The Crown Prince of Saudi Arabia Mohammed bin Salman arrived in the UAE for his second official visit last week, and the purpose of this visit was to discuss the creation of a joint digital currency between the two countries.
The discussion has led to the official confirmation of the joint digital currency. Details of the joint-issued digital currency were revealed earlier this year by the United Arab Emirates Central Bank (UAECB) and the Saudi Arabian Monetary Authority (SAMA).
The two countries with a combined economy of over $1.2 trillion also announced new policies which include plans to construct a new joint oil refinery as well as cooperating on cybersecurity.

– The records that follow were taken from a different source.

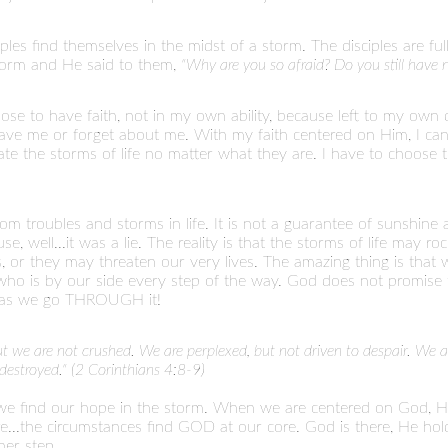
ples find themselves in the midst of a storm. The disciples are fu
storm and He said to them,
"Why are you so afraid? Do you still have
ose to have faith, not in my own ability, because left to my own de
ve me or forget about me. With my faith centered on Him, I can
gate the storms of life no matter what they are. I have to choos
m troubles and storms in life. It is not a guarantee of sunshine 
e, well...it was a lie. The reality is that the storms of life may r
s, or they may threaten our very lives. The amazing thing is that
ho is by our side every step of the way. God does not promise t
e as we go THROUGH it!
but we are not crushed. We are perplexed, but not driven to despair. W
estroyed." (2 Corinthians 4:8-9)
 we find our hope in the storm. When we are centered on God, H
ore...the circumstances find GOD at our core. God is there, He 
her step.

The digital currency would be one of the latest moves to promote strengthened ties between the two Arab states.
According to a Saudi news agency, Spa, a UAE spokesperson declared that the two countries “agreed on many Arab issues”, further emphasising that Saudi Arabia “carries the banner of defending its interests against all aspirations and projects aimed at splitting Arab unity.”
As tweeted by Sheikh Mohamed Bin Zayed of the UAE, “I am delighted to welcome my brother and friend, Mohammed bin Salman, to his second home, the UAE. Our dear guest is among his family.”
The digital currency would allow central banks within the two countries to trade with one another easily. However, it is uncertain at this stage whether the digital currency will be made available for the public.
Contrary to its previous statement where the Saudi Arabian government criticized digital currencies and cryptocurrency in general for the lack of laws and central authority overseeing these digital assets, it seems that the government has now softened its stance towards digital currencies.